Copy every line from the data below in which the string "find" can be found.

Collected data
┌────────

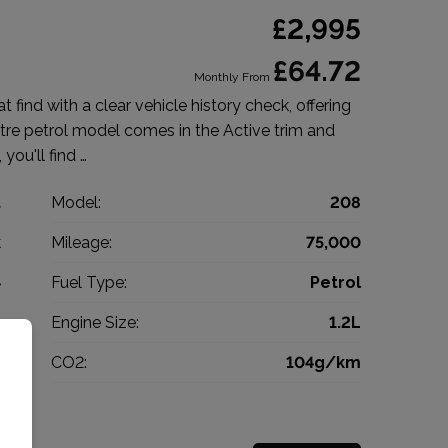
£2,995
£64.72
Monthly From
 find with a clear vehicle history check, offering
litre petrol model comes in the Active trim and
 you'll find …
t
Model:
208
k
Mileage:
75,000
4
Fuel Type:
Petrol
l
Engine Size:
1.2L
g
CO2:
104g/km
0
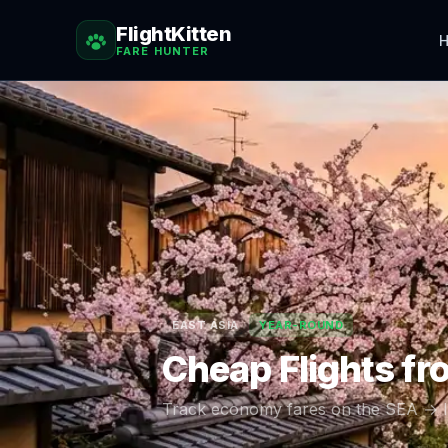
FlightKitten
H
FARE HUNTER
EAST ASIA
YEAR-ROUND
Cheap Flights f
Track economy fares on the
SEA
→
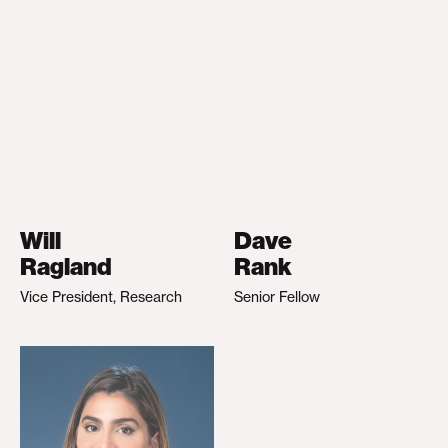
Will
Dave
Ragland
Rank
Vice President, Research
Senior Fellow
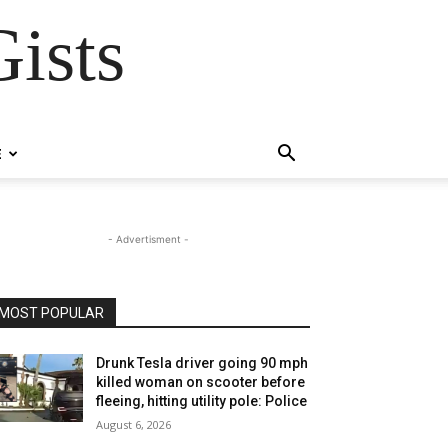
ists
E
- Advertisment -
MOST POPULAR
Drunk Tesla driver going 90 mph
killed woman on scooter before
fleeing, hitting utility pole: Police
August 6, 2026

└────────

▶ **SOLVED PROBLEM**
 find with a clear vehicle history check, offering
 you'll find …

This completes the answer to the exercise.